Initial Public Offerings, or IPOs, are sold when a company that was previously private offers shares to be publicly traded on a stock exchange. This process is well understood by those who trade stocks and work in finance, but the minor detail of pricing is lesser known. There are various factors that are present and which contribute to the purchase price of the new stocks. It is beneficial to research and understand the valuation process of IPOs.
How an IPO Price Is Determined:Stage One
There are two main questions that must be decided before a company decides to go public. Firstly, the owners must decide how much control they are willing to offer for sale. Secondly, they must determine how much they are willing to sell control of their company for. Accounting and financial numbers are looked over, and this information is then sent to an underwriting bank.
Percentage of Control
Businesses with few owners will have a much simpler time determining how much control they are willing to sell when compared to businesses with many owners and investors. This is because it is not difficult to determine who, at the end of the IPO process, will still have decision making power. When there are numerous stakes in the private business, some people are bound to lose a great deal of control during the transition to public ownership.
As more people put money into the business, it becomes more valuable, but each individual has less shares and therefore less control. This trade off is generally acceptable, though some people may be more interested in holding power rather than making more money. So, after much discussion, the business decides on what percentage of control that they are willing to sell. They then let the bank and other financial institutions know that they intend to release an IPO.
The number of shares may increase if there is positive reception regarding the sale of the IPO. If there is little support or interest, then the business may rescind their offer. This feedback will help the business make another determination regarding the price of each individual share. During this time, there is not yet a defined price per share, and everyone who is thinking about the IPO is working on determining the potential purchase price of the shares.
Price of Shares
In response to the feedback of the banks, financial institutions, investors, owners and advisers, the business will work out a few price schemes. They may play with a variety of prices, each designed either to maximize income or to secure control over their business. Businesses may be interested in releasing their IPO when the stock market will offer them the best price. Essentially, the better the stock market is doing at the time of release, the higher price the IPO will sell for.

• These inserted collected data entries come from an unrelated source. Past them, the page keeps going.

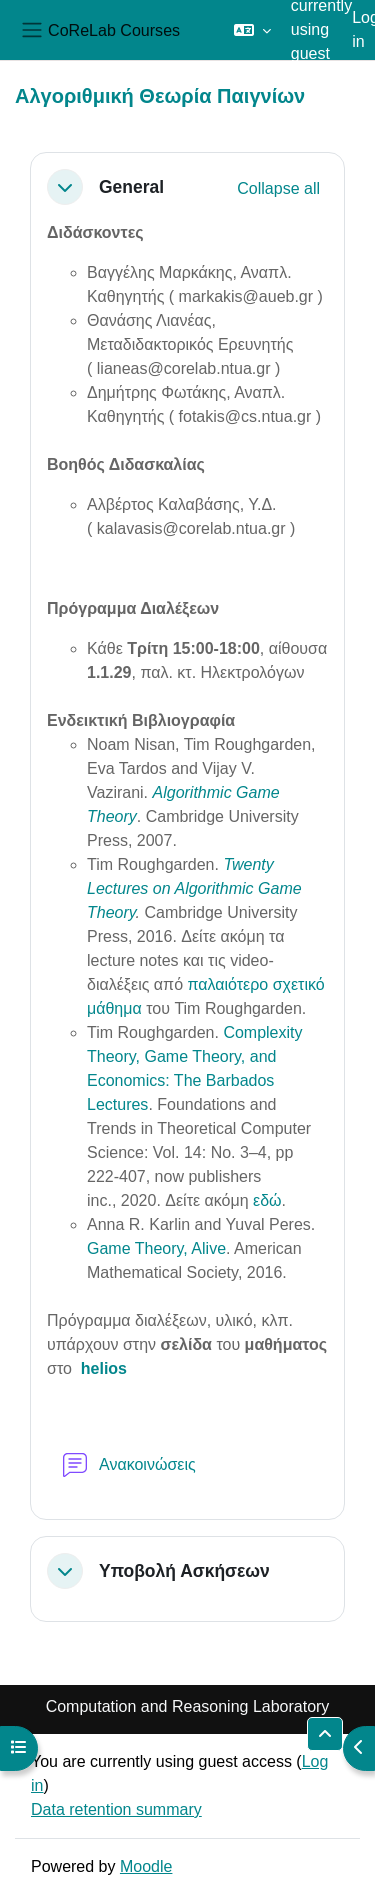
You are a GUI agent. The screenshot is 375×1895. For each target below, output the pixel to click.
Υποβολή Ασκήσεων (184, 1571)
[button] (252, 30)
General (131, 187)
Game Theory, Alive (156, 1248)
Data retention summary (116, 1809)
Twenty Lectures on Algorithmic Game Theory (194, 888)
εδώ (267, 1200)
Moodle (146, 1866)
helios (104, 1368)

Ad campaigns, business deals and all kinds of financial information will be shared at this time. It is beneficial to the company to have as many people vying over the price of the IPO as possible. Releasing an IPO is risky, and many businesses have no received the financial inputs needed to offset the loss of control. This is one of the most important times in the life of any business.
At this time, it is easier for large money managers to discuss terms of IPO pricing. Small investors do not have the financial capacity to influence the initial price as much as hedge funds and large banks. During this time, complicated financial discussions are held between the business and numerous financial institutions. In time, these discussions, offers and bids are taken into account and a final IPO price is determined.